III.
L’INIMPOSSIBLE POÉTIQUE
Dans cet entretien avec Mona Chollet, Thierry Bedard raconte sa
découverte
de l’œuvre de Réza Barahéni et le travail qu’il
a entrepris pour la scène en collaboration avec lui.
Comment avez-vous
découvert Reza Baraheni ?
A sa sortie, j’ai acheté le premier roman de Baraheni traduit
en français, Les Saisons en enfer du jeune Ayyâz, parce que
je suis très attentif aux littératures arabe et persane,
dans lesquelles j’avais déjà quelques entrées – j’aime
beaucoup Salim Barakat, par exemple. Dans cette littérature, il
y a souvent – pas toujours, mais souvent – quelque chose d’assez épique,
une densité historique, une dimension du monde que je ne retrouve
pas ailleurs. Dans l’œuvre de Baraheni, en tout cas, il y a
une dimension inouïe, dans sa façon de rendre la violence du
monde, la violence de l’être ; c’est presque le monde
comme une hallucination. Il décrit un monde hallucinatoire, halluciné,
et, en même temps, tout à fait réel : on n’est
pas très éloigné de ça. La cruauté qui
est à l’œuvre dans cette œuvre-là, on a l’impression
de vivre avec. C’est probablement lié très directement à sa
puissance poétique. Et je ne suis pas le seul à dire ça,
parce que beaucoup de gens qui entrent dans cette matière du verbe – je
parle toujours d’Ayyâz, parce que ce ne sera pas forcément
pareil après – sont fascinés par cette présence
de la chair, par cette proximité. On est facilement en sueur en
lisant ça ! Et puis c’est une œuvre qui donne très,
très mal à la tête [rires]. Ça tape vraiment
sur le cerveau ! Tout tape sur le cerveau : ce qui est raconté,
la manière de raconter, la matière…
Quand je l’ai lu, j’ai entendu des voix. Les textes de fiction
que je monte, c’est vraiment parce que j’entends des voix !

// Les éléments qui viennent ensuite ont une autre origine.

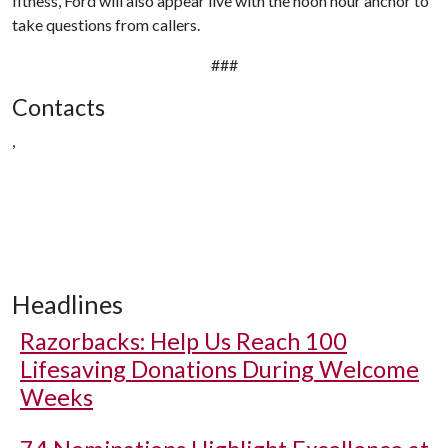
fitness, Ford will also appear live with the noon hour anchor to
take questions from callers.
###
Contacts
,
Headlines
Razorbacks: Help Us Reach 100
Lifesaving Donations During Welcome
Weeks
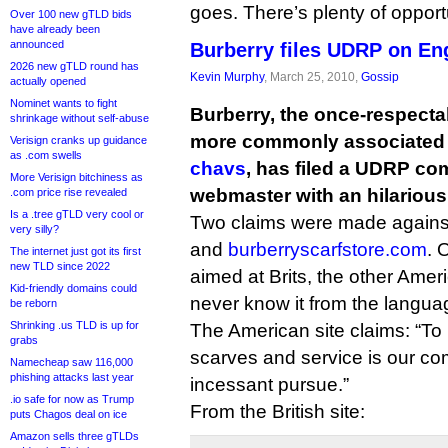
goes. There’s plenty of opport
Over 100 new gTLD bids
have already been
announced
Burberry files UDRP on Eng
2026 new gTLD round has
Kevin Murphy
, March 25, 2010,
Gossip
actually opened
Nominet wants to fight
Burberry, the once-respect
shrinkage without self-abuse
more commonly associated
Verisign cranks up guidance
as .com swells
chavs
, has filed a UDRP co
More Verisign bitchiness as
webmaster with an hilarious
.com price rise revealed
Is a .tree gTLD very cool or
Two claims were made again
very silly?
and
burberryscarfstore.com
. 
The internet just got its first
new TLD since 2022
aimed at Brits, the other Amer
Kid-friendly domains could
never know it from the langua
be reborn
Shrinking .us TLD is up for
The American site claims: “To 
grabs
scarves and service is our c
Namecheap saw 116,000
phishing attacks last year
incessant pursue.”
.io safe for now as Trump
From the British site:
puts Chagos deal on ice
Amazon sells three gTLDs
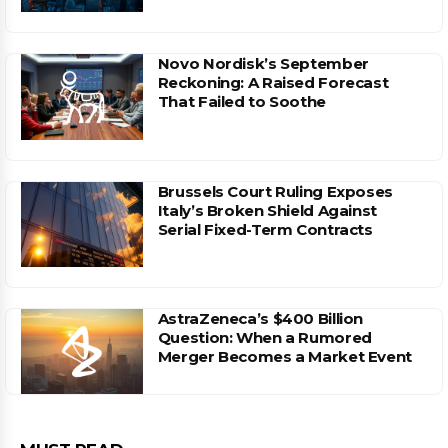
Novo Nordisk’s September
Reckoning: A Raised Forecast
That Failed to Soothe
Brussels Court Ruling Exposes
Italy’s Broken Shield Against
Serial Fixed-Term Contracts
AstraZeneca’s $400 Billion
Question: When a Rumored
Merger Becomes a Market Event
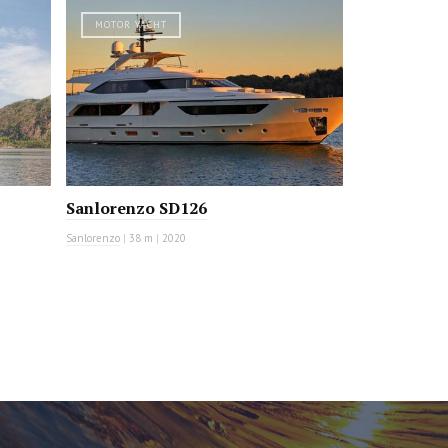
MOTOR YACHT
Sanlorenzo SD126
Sanlorenzo
|
38 m
|
2020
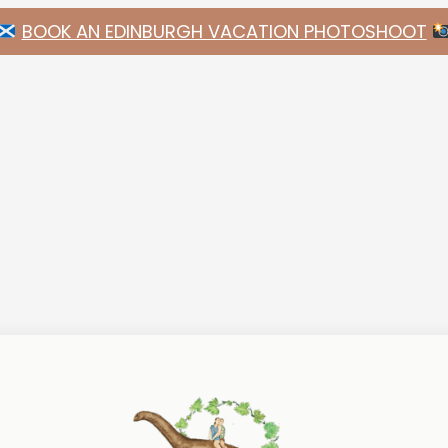
BOOK AN EDINBURGH VACATION PHOTOSHOOT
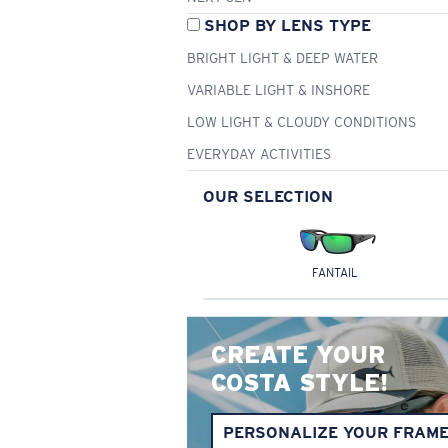
SHOP BY LENS TYPE
BRIGHT LIGHT & DEEP WATER
VARIABLE LIGHT & INSHORE
LOW LIGHT & CLOUDY CONDITIONS
EVERYDAY ACTIVITIES
OUR SELECTION
FANTAIL
CREATE YOUR
COSTA STYLE!
PERSONALIZE YOUR FRAM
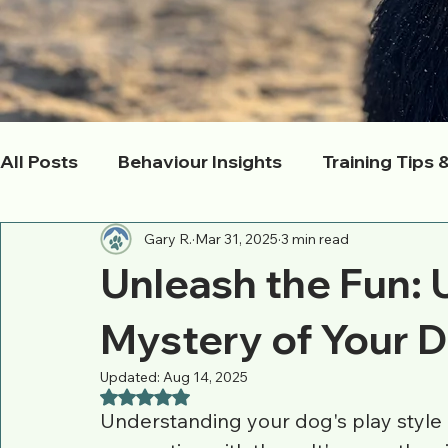
All Posts
Behaviour Insights
Training Tips 
Gary R.
Mar 31, 2025
3 min read
Pack Life & Socialization
Health & Wellnes
Unleash the Fun: 
Owner Empowerment
Local Adventures
Mystery of Your D
Updated:
Aug 14, 2025
Rated NaN out of 5 stars.
Understanding your dog's play style i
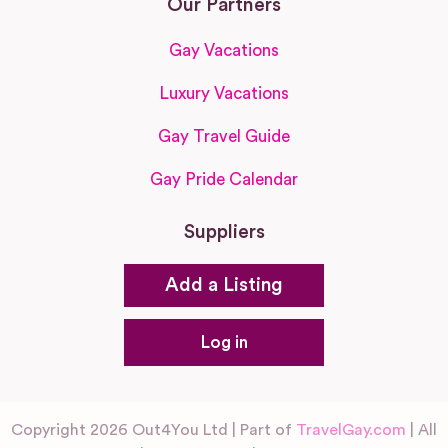
Our Partners
Gay Vacations
Luxury Vacations
Gay Travel Guide
Gay Pride Calendar
Suppliers
Add a Listing
Log in
Copyright 2026 Out4You Ltd | Part of
TravelGay.com
| All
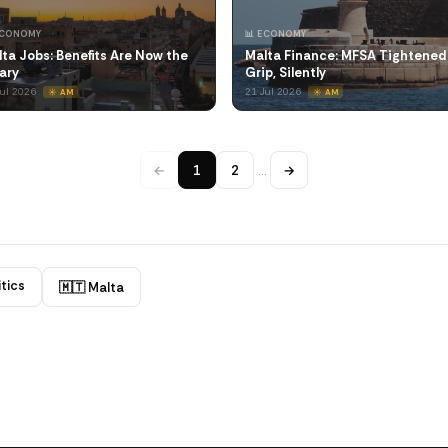
ECONOMY
📊 ECONOMY
ta Jobs: Benefits Are Now the
Malta Finance: MFSA Tightened 
ary
Grip, Silently
Jul 2026
21 Jul 2026
☀️ AM
☀️ AM
←
1
2
…
→
itics
🇲🇹 Malta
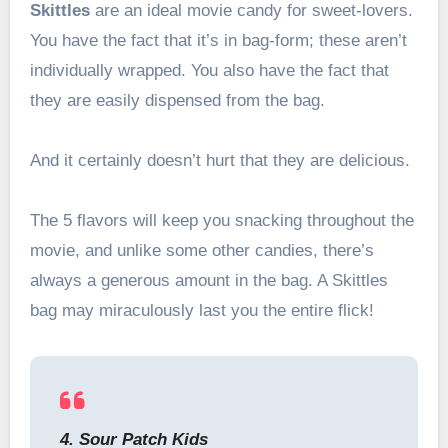
Skittles
are an ideal movie candy for sweet-lovers.
You have the fact that it’s in bag-form; these aren’t
individually wrapped. You also have the fact that
they are easily dispensed from the bag.
And it certainly doesn’t hurt that they are delicious.
The 5 flavors will keep you snacking throughout the
movie, and unlike some other candies, there’s
always a generous amount in the bag. A Skittles
bag may miraculously last you the entire flick!
4. Sour Patch Kids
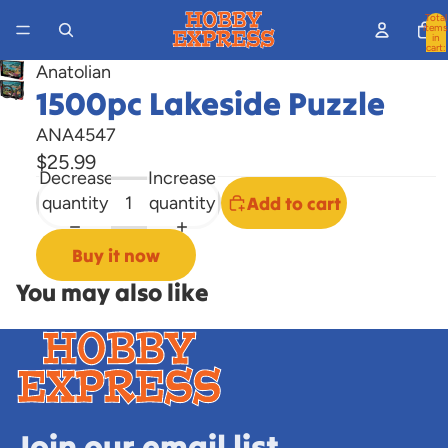
Total
items
in
cart:
0
Anatolian
Open
1500pc Lakeside Puzzle
image
ANA4547
in
$25.99
full
Decrease
Increase
screen
quantity
quantity
Add to cart
Buy it now
You may also like
Join our email list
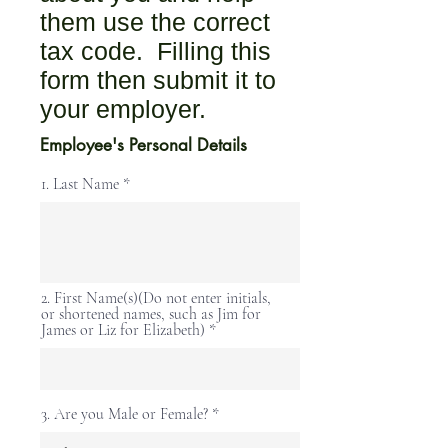
them use the correct
tax code. Filling this
form then submit it to
your employer.
Employee's Personal Details
1. Last Name
2. First Name(s)(Do not enter initials,
or shortened names, such as Jim for
James or Liz for Elizabeth)
3. Are you Male or Female?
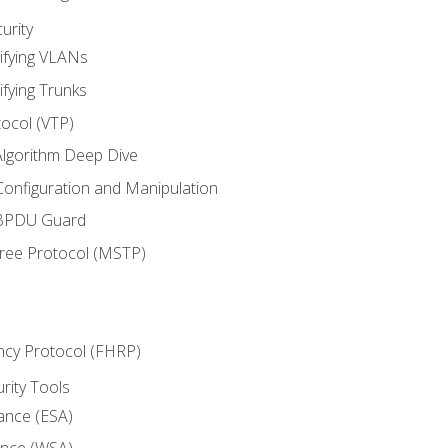
urity
ifying VLANs
ifying Trunks
ocol (VTP)
lgorithm Deep Dive
onfiguration and Manipulation
 BPDU Guard
Tree Protocol (MSTP)
ncy Protocol (FHRP)
urity Tools
iance (ESA)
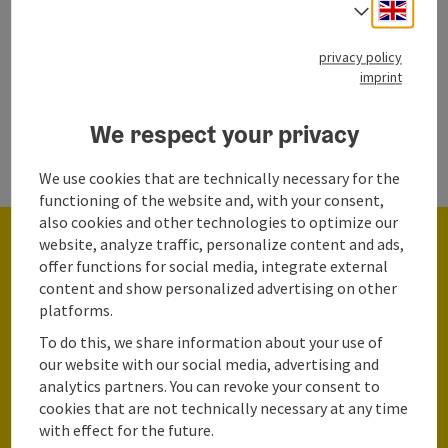
Engli
Select
privacy policy
imprint
We respect your privacy
We use cookies that are technically necessary for the
functioning of the website and, with your consent,
also cookies and other technologies to optimize our
website, analyze traffic, personalize content and ads,
offer functions for social media, integrate external
content and show personalized advertising on other
platforms.
To do this, we share information about your use of
Start the survey & share your feedback
our website with our social media, advertising and
analytics partners. You can revoke your consent to
Win an unforgettable
cookies that are not technically necessary at any time
with effect for the future.
vacation!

C’est parce que ça se met à battre, en quelque sorte.
Cela dit, dans le cas d’Ayyâz, le document d’origine
fait 450 pages : j’ai donc travaillé sur une toute petite
partie de l’œuvre – une quarantaine de pages. Et, en même
temps, il y a cette espèce de flot verbal qui fait qu’on est
littéralement happé par toutes ces histoires. J’en
ai encore fait l’expérience récemment avec un atelier
de recherche que j’ai consacré à cette œuvre – comme
par une nécessité de revenir encore dessus… Les acteurs
se sont totalement emparés de cette matière.

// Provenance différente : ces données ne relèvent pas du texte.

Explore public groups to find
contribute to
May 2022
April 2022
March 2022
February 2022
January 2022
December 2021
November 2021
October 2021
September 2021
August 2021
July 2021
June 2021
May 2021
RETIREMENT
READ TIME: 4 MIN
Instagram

On a donc construit ce travail, l’année dernière avec
une première version d’En enfer – il y a eu des versions
différentes, et là, à Avignon, il va y en avoir encore
une nouvelle. C’est comme si je me mettais dans une position musicale
: j’ai déjà travaillé un objet, je l’ai
déjà structuré - ce qui est très difficile à faire
-, et j’ai envie d’en créer une deuxième version,
comme il y a des quatuors à cordes qui jouent la même œuvre,
mais en en donnant des interprétations très éloignées.

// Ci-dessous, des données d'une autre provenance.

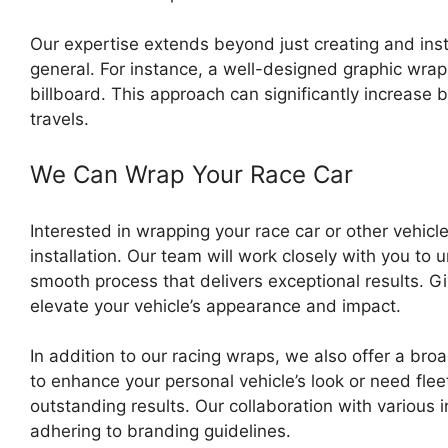
Our expertise extends beyond just creating and insta
general. For instance, a well-designed graphic wrap 
billboard. This approach can significantly increase 
travels.
We Can Wrap Your Race Car
Interested in wrapping your race car or other vehic
installation. Our team will work closely with you to 
smooth process that delivers exceptional results. 
elevate your vehicle’s appearance and impact.
In addition to our racing wraps, we also offer a br
to enhance your personal vehicle’s look or need flee
outstanding results. Our collaboration with various 
adhering to branding guidelines.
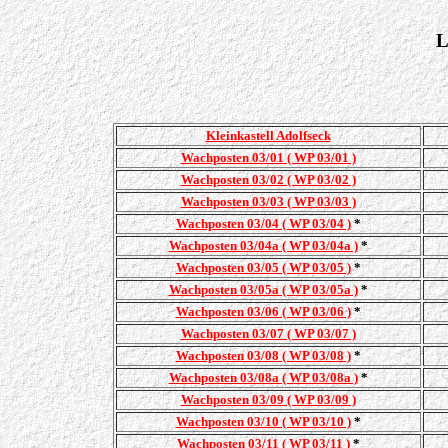
L
Kleinkastell Adolfseck
Wachposten 03/01 ( WP 03/01 )
Wachposten 03/02 ( WP 03/02 )
Wachposten 03/03 ( WP 03/03 )
Wachposten 03/04 ( WP 03/04 )
*
Wachposten 03/04a ( WP 03/04a )
*
Wachposten 03/05 ( WP 03/05 )
*
Wachposten 03/05a ( WP 03/05a )
*
Wachposten 03/06 ( WP 03/06 )
*
Wachposten 03/07 ( WP 03/07 )
Wachposten 03/08 ( WP 03/08 )
*
Wachposten 03/08a ( WP 03/08a )
*
Wachposten 03/09 ( WP 03/09 )
Wachposten 03/10 ( WP 03/10 )
*
Wachposten 03/11 ( WP 03/11 )
*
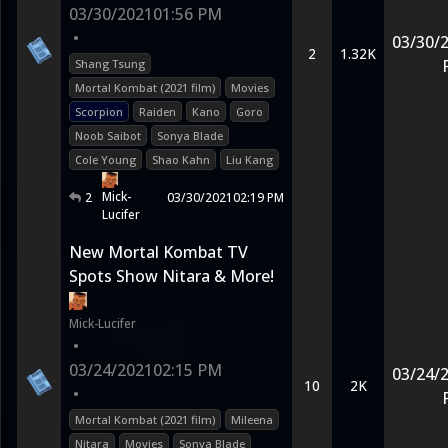
03/30/2021
01:56 PM
•
03/30/
2
1.32K
Shang Tsung
Mortal Kombat (2021 film)
Movies
Scorpion
Raiden
Kano
Goro
Noob Saibot
Sonya Blade
Cole Young
Shao Kahn
Liu Kang
Mick-
2
03/30/2021
02:19 PM
Lucifer
New Mortal Kombat TV
Spots Show Nitara & More!
Mick-Lucifer
•
03/24/2021
02:15 PM
03/24/
10
2K
•
Mortal Kombat (2021 film)
Mileena
Nitara
Movies
Sonya Blade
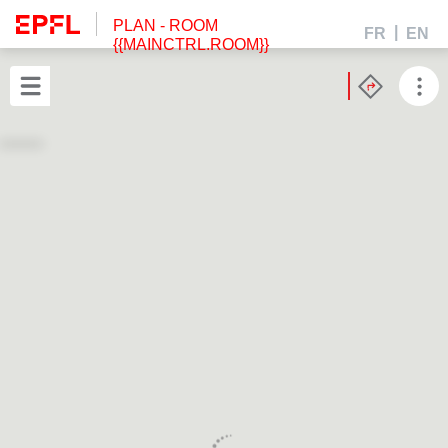
PLAN
- ROOM
FR
EN
{{MAINCTRL.ROOM}}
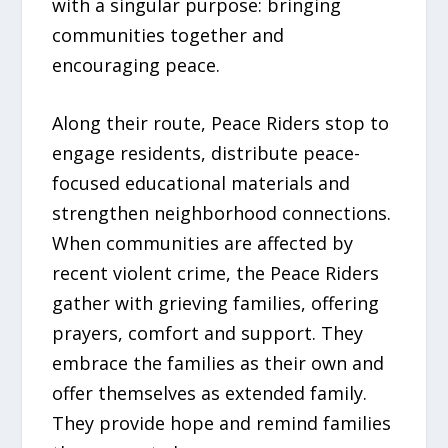
with a singular purpose: bringing
communities together and
encouraging peace.
Along their route, Peace Riders stop to
engage residents, distribute peace-
focused educational materials and
strengthen neighborhood connections.
When communities are affected by
recent violent crime, the Peace Riders
gather with grieving families, offering
prayers, comfort and support. They
embrace the families as their own and
offer themselves as extended family.
They provide hope and remind families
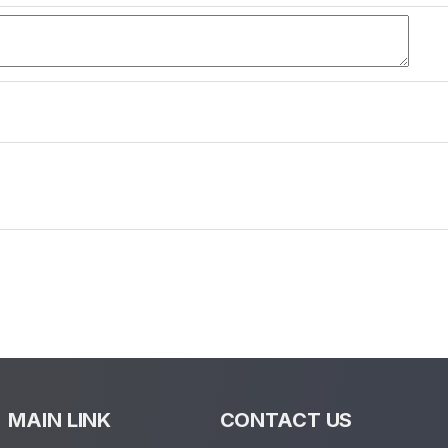
MAIN LINK
CONTACT US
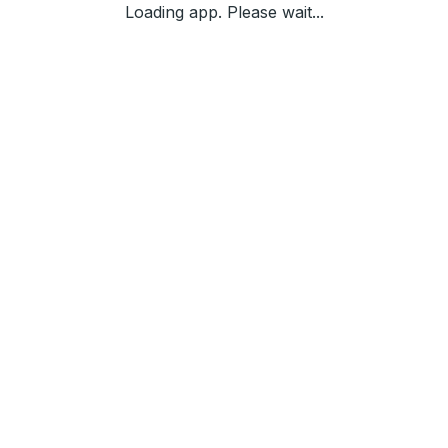
Loading app. Please wait...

C’est pour moi comme une nécessité, et, en même
temps, c’est un luxe inouï de pouvoir se réaffronter à une œuvre
pareille. Et là, j’ai beaucoup de chance, car je retravaille
avec des acteurs très jeunes, et qui semblent avoir déjà un
rapport étonnant avec cette œuvre ; ce qui est très
beau… J’ai reconstitué entièrement une autre équipe,
par goût d’entendre toutes les libertés que chacun peut
avoir avec cette œuvre.
L’envie de retravailler cet objet est aussi très liée
au dispositif scénique. Il s’agit d’une installation… Ou
plutôt, il n’y a pas de terme exact pour le désigner
; c’est du théâtre, mais il y a probablement quelque
chose qui se passe au-delà. Il y a quelque chose d’inhabituel
dans le rapport des spectateurs à ce qui est montré, dans
la position qu’ils occupent et depuis laquelle ils ressentent cette
matière, cette machine verbale.
Les spectateurs ne voient pas
tout...
Non. C’est construit comme des sortes de cellules, avec de mauvaises
couvertures qui peuvent évoquer autant les camps de réfugiés
que des palais merveilleux. On est enfermé dans des tentes de couvertures,
comme dans des tentes de nomades, sauf que ces couvertures ressemblent
plus à celles qu’on voit traîner dans Paris et dans
lesquelles ont dormi quelques SDF. C’est un espace de l’enfermement,
fait de rien du tout, fait de notre imaginaire : on ne peut pas tellement être
enfermé entre des murs de couvertures… Il y a comme ça
plusieurs cellules, plusieurs geôles, avec de mauvais bancs, et les
histoires de Baraheni sont racontées presque comme une chose de
l’intimité, comme un rêve. Et puis, ça va devenir
un effroyable cauchemar. Autour de ces cellules, il y a beaucoup de monde
: littéralement, ça grouille. Avec des événements
que l’on ne voit pas, ou au contraire que l’on a cru voir de
manière fugace, mais qui sont induits par l’imaginaire des
spectateurs : en fait, il ne s’est rien passé, il n’y
a rien eu…
Ayyâz raconte l’histoire du démembrement d’un être,
d’une manière très précise et en même
temps très rêvée, comme si on cherchait à savoir
ce qu’il y avait dans le cerveau fracassé de ce supplicié.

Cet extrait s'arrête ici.